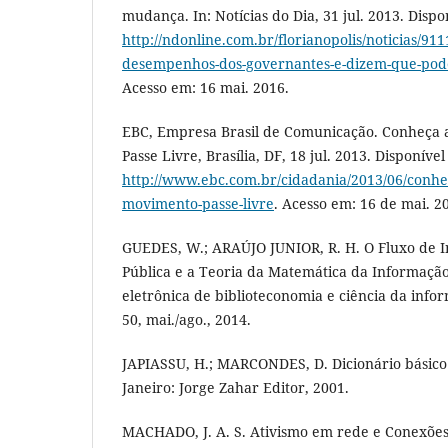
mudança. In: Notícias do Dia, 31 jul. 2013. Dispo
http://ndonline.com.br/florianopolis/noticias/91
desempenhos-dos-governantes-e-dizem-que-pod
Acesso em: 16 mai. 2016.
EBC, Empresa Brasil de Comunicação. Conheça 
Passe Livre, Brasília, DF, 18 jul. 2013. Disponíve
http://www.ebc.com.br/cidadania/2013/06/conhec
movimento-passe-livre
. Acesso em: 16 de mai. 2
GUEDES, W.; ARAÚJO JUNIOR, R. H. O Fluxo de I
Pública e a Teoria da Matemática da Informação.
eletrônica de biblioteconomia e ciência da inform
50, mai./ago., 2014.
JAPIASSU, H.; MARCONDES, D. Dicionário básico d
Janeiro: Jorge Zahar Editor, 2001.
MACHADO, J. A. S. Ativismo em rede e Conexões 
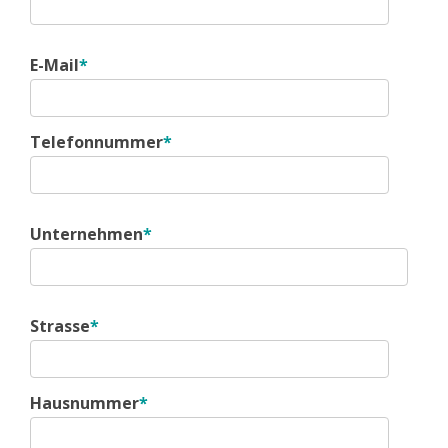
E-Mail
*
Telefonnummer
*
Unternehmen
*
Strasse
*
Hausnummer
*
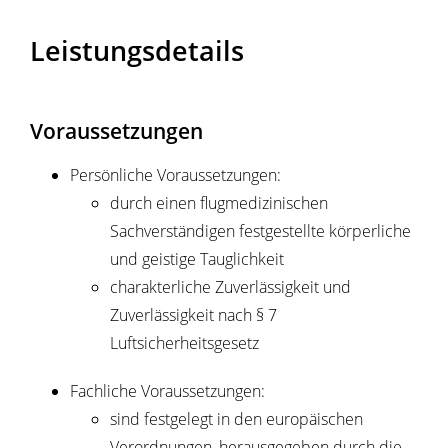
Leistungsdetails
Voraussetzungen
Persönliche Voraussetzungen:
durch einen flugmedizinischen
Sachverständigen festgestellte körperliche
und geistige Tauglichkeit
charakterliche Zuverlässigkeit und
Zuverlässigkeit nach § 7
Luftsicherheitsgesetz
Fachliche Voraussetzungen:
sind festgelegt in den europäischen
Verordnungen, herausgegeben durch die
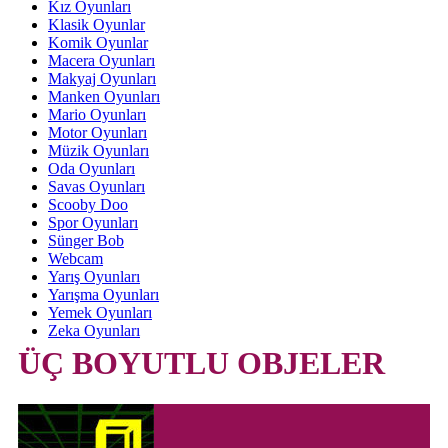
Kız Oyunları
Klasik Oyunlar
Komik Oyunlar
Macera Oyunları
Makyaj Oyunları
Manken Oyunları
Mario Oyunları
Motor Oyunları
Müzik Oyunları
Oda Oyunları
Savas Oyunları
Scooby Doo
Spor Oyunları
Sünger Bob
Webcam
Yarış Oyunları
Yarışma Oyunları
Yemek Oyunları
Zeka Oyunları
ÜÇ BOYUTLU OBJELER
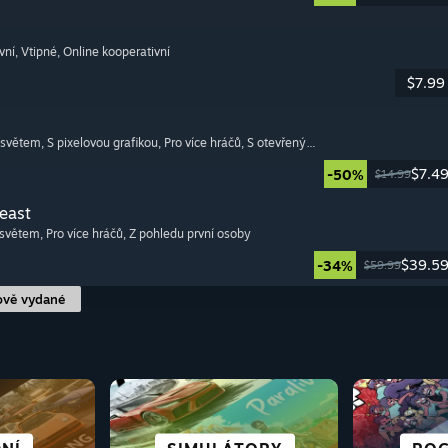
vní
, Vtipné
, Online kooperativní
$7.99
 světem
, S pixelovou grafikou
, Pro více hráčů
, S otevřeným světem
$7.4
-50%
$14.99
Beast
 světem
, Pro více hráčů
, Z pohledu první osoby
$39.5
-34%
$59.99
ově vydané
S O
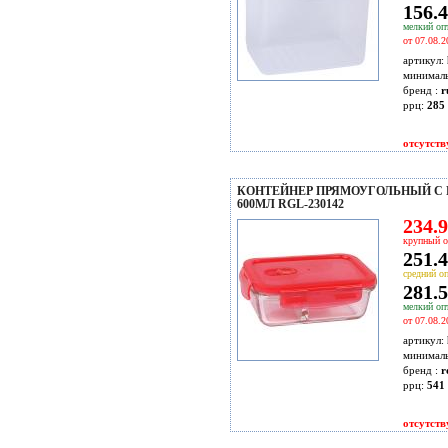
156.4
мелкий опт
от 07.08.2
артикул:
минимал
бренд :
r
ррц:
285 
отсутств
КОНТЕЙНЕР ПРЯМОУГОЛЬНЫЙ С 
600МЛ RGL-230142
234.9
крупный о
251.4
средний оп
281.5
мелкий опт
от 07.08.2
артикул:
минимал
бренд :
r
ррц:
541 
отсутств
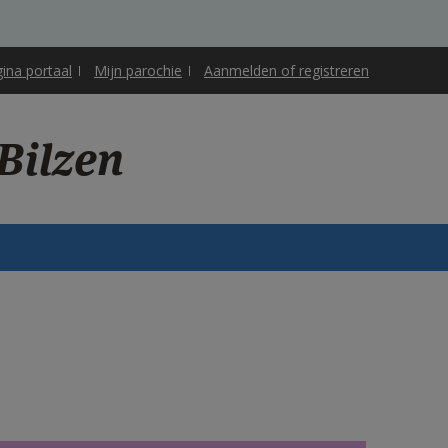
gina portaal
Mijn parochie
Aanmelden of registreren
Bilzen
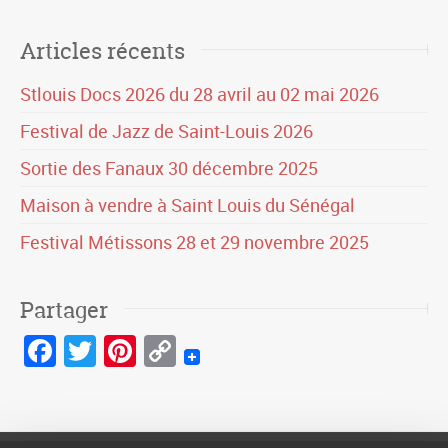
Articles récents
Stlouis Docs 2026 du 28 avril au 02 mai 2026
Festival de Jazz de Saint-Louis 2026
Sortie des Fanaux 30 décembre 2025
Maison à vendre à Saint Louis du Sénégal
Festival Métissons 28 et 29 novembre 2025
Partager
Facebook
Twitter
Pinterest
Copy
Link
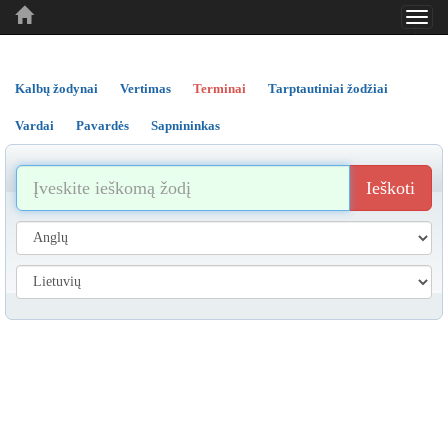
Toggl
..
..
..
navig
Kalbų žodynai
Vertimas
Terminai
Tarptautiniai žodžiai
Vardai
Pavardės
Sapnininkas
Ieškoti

________________________

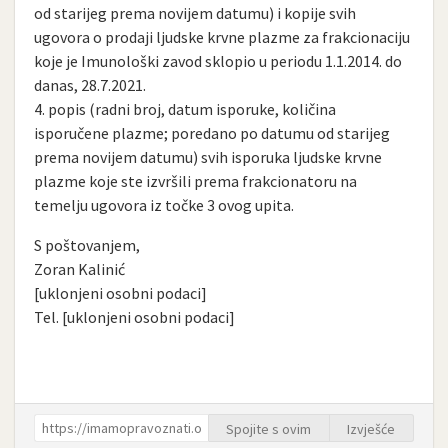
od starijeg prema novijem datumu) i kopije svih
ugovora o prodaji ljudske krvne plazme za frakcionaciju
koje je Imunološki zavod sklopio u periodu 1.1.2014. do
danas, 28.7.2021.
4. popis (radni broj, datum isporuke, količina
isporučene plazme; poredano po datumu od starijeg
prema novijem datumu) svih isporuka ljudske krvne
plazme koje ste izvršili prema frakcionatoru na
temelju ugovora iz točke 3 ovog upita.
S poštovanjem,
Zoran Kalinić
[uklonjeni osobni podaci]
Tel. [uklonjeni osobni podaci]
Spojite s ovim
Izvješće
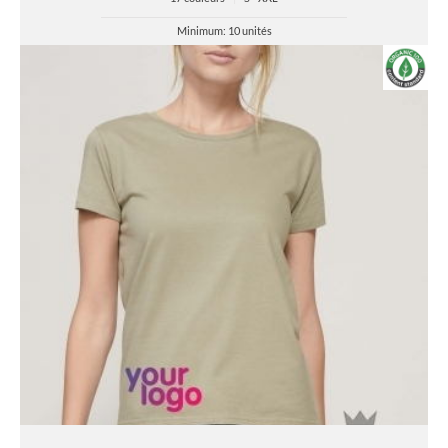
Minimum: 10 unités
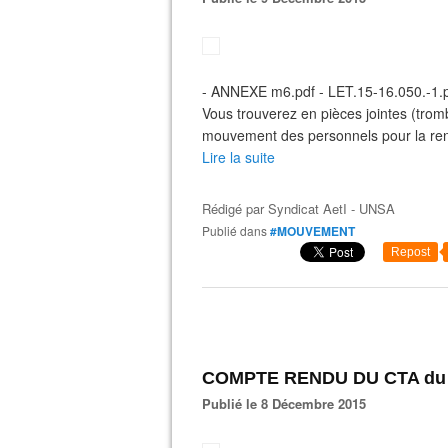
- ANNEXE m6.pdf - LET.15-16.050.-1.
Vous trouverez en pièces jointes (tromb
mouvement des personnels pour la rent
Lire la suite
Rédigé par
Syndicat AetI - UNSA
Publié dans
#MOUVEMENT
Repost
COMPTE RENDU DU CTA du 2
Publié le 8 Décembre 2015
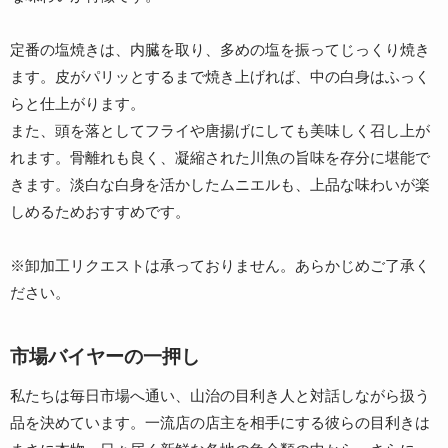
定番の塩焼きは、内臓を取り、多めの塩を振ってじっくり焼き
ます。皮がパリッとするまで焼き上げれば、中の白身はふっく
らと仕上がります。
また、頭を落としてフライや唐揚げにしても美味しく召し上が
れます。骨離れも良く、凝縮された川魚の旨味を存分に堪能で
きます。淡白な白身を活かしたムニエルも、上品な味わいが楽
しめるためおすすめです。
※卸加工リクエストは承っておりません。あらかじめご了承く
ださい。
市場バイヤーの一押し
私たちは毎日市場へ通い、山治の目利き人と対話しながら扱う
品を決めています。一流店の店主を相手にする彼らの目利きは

________________________

Task item: The required output is the stretch of entries above from the line containing "mudança. In: Notícias" through the line containing "EBC, Empresa Brasil de Comunicação. Conheça", reproduced exactly.

Your response:
mudança. In: Notícias do Dia, 31 jul. 2013. Dispo
http://ndonline.com.br/florianopolis/noticias/91
desempenhos-dos-governantes-e-dizem-que-pod
Acesso em: 16 mai. 2016.
EBC, Empresa Brasil de Comunicação. Conheça 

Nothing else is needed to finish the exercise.